Unnamed: 0,replicate,oligo_name,dna_counts,rna_counts,dna_normalized,rna_normalized,log2FoldChange,n_bc
0,1,A:HNF4A-ChMod_chr5:78281698-78281840__chr5:782...,71,154,1160.7386,1421.1795,0.292,27
1,1,A:HNF4A-NoMod_chr17:37895425-37895596__chr17:3...,45,92,1219.2197,1430.9943,0.2311,16
2,1,C:SLEA_hg18:chr9:82902419-82902586|13:V_HNF6_Q...,40,100,1172.5829,1625.3268,0.471,15
3,1,R:EP300-ChMod_chr19:3397595-3397766__chr19:339...,32,69,1106.9838,1337.2254,0.2726,13
4,1,R:EP300-ChMod_chr4:6784271-6784442__chr4:67842...,39,69,1210.6538,1256.8521,0.054,14
5,1,R:EP300-NoMod_chr3:23958571-23958742__chr3:239...,27,47,1104.7475,1117.8137,0.017,11
6,1,R:FOXA1_FOXA2-ChMod_chr5:74172389-74172557__ch...,57,79,1535.0176,1328.528,-0.2084,15
7,1,R:FOXA1_FOXA2-ChMod_chr6:11393329-11393497__ch...,24,44,1087.3041,1144.7954,0.0743,10
8,1,R:HNF4A-ChMod_chr1:27320293-27320362__chr1:273...,46,67,1370.5514,1226.5665,-0.1601,14
9,1,R:HNF4A-NoMod_chr5:42824710-42824777__chr5:428...,46,86,1239.2069,1351.4946,0.1251,16


So every oligo per replicate is written into one row with its counts, normalized counts, log2 fold change and the number of supporting barcodes. In total there are only 25 entries beacuse we did this drastical filtering before.

We can also write out the results in a barcode format

In [21]:
export_barcode_file(mpra_barcode_data, "barcodes.tsv")
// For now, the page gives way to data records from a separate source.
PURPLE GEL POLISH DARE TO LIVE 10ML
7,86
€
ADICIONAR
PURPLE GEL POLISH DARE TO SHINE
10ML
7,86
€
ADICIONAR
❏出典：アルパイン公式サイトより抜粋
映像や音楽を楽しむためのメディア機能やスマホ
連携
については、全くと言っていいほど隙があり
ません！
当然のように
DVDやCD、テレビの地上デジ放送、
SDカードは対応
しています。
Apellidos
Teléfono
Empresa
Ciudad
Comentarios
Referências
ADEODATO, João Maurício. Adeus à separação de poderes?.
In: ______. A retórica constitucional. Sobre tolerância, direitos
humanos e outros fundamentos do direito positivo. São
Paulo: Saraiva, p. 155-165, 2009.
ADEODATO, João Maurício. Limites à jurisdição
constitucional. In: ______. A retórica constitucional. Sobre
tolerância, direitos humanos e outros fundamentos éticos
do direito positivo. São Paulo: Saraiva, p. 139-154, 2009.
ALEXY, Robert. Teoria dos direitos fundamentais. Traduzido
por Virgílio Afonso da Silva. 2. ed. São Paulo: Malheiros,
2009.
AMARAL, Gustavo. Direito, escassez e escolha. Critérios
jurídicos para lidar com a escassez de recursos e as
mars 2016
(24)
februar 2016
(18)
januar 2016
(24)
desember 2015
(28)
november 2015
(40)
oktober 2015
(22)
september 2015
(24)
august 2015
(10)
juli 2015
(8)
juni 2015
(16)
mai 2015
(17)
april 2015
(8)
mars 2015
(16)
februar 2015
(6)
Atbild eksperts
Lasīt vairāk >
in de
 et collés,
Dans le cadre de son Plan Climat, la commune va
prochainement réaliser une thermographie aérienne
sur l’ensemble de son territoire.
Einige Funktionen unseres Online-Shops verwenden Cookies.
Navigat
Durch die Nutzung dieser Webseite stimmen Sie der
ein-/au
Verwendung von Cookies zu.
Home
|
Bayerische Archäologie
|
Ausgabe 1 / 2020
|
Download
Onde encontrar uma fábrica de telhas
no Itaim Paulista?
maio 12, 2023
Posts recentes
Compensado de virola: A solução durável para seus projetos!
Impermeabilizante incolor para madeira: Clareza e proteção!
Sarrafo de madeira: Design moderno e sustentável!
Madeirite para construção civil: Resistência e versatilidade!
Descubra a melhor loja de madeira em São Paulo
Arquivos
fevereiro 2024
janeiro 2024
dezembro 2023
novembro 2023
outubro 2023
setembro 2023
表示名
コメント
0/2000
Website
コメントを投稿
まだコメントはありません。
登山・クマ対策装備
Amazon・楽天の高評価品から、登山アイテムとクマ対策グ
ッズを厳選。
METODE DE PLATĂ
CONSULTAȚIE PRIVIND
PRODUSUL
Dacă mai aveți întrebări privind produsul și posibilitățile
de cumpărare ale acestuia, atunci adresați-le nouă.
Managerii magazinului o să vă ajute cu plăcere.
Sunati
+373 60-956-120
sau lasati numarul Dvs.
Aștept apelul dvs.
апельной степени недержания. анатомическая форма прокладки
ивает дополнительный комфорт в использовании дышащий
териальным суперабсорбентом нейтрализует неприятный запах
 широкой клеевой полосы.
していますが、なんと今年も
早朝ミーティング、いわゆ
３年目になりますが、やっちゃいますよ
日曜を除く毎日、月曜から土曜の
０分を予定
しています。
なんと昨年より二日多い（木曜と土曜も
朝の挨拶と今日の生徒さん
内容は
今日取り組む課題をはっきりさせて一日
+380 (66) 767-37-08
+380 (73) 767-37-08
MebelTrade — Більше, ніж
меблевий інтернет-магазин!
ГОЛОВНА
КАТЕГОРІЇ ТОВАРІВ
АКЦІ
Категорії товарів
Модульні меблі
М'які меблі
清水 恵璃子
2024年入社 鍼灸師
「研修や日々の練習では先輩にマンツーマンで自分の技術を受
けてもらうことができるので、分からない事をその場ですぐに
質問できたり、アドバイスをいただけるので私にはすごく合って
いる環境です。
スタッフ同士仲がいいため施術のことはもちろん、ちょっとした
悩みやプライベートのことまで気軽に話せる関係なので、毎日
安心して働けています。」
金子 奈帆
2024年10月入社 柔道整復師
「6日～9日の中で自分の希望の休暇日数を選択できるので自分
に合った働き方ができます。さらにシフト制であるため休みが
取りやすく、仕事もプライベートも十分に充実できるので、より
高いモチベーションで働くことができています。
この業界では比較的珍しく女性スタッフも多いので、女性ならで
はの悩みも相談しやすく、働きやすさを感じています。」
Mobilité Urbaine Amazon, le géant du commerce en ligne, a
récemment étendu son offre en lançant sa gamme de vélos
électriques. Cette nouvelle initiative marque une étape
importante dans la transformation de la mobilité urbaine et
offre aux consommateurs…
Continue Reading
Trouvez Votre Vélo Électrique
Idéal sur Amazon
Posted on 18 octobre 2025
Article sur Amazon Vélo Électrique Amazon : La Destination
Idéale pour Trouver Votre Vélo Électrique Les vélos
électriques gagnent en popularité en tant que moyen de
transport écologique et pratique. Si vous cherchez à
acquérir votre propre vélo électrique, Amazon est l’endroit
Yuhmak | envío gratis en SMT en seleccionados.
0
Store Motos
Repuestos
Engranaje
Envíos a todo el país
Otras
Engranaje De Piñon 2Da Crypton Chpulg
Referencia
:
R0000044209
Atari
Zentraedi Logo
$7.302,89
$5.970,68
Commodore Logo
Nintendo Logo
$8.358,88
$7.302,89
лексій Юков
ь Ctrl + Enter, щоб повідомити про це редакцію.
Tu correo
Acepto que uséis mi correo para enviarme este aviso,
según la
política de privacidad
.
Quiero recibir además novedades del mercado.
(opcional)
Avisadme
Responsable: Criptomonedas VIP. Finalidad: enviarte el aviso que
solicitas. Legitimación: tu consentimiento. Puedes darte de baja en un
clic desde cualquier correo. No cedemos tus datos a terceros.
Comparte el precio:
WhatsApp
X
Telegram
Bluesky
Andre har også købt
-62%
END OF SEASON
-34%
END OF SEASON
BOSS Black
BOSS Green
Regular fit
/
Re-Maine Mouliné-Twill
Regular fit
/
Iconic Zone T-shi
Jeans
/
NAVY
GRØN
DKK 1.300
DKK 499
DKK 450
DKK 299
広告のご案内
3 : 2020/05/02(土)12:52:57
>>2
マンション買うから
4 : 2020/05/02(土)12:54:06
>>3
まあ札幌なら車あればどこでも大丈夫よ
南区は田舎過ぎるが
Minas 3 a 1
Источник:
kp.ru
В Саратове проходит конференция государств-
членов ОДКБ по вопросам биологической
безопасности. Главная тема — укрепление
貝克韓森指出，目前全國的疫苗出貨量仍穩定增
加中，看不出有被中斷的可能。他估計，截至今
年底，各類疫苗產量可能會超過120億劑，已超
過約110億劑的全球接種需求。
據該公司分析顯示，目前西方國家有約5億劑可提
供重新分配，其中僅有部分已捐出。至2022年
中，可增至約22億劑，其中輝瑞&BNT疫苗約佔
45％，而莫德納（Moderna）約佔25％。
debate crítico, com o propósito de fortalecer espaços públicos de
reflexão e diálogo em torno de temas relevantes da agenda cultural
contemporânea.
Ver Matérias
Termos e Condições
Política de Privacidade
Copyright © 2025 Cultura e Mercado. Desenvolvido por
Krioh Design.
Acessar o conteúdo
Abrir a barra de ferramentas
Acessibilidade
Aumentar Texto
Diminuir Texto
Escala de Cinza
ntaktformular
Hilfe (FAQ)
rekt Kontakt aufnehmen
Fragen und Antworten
df = pd.read_csv("barcodes.tsv", sep='\t')
display(df)

Unnamed: 0,barcode,oligo_name,dna_count_1,rna_count_1,dna_count_2,rna_count_2,dna_count_3,rna_count_3
0,TACTCTCCGTGCCCA,A:HNF4A-ChMod_chr10:11917871-11917984__chr10:1...,,,,,,
1,GGTATAACATCTCCG,A:HNF4A-ChMod_chr10:11917871-11917984__chr10:1...,,,,,,
2,TTAGGAGTCACACGT,A:HNF4A-ChMod_chr10:11917871-11917984__chr10:1...,,,,,,
3,GAATATAACACCCGA,A:HNF4A-ChMod_chr10:11917871-11917984__chr10:1...,,,,,,
4,AAACACCGCGCTCTA,A:HNF4A-ChMod_chr10:11917871-11917984__chr10:1...,,,,,,
...,...,...,...,...,...,...,...,...
92724,ACCCTATCAACGGCT,R:HNF4A-NoMod_chrY:18213828-18213963__chrY:182...,,,,,,
92725,AAGCGCTCGGCGATT,R:HNF4A-NoMod_chrY:18213828-18213963__chrY:182...,,,,,,
92726,CCCGACGGTCCCGGC,R:HNF4A-NoMod_chrY:18213828-18213963__chrY:182...,,,,,,
92727,CCAATCATCGAACTT,R:HNF4A-NoMod_chrY:18213828-18213963__chrY:182...,,,,,,


This dumped the whole DNA and rna counts into a file. Same format as we loaded the data. BUT now with the filtereing applied. So we see a lot of missing values.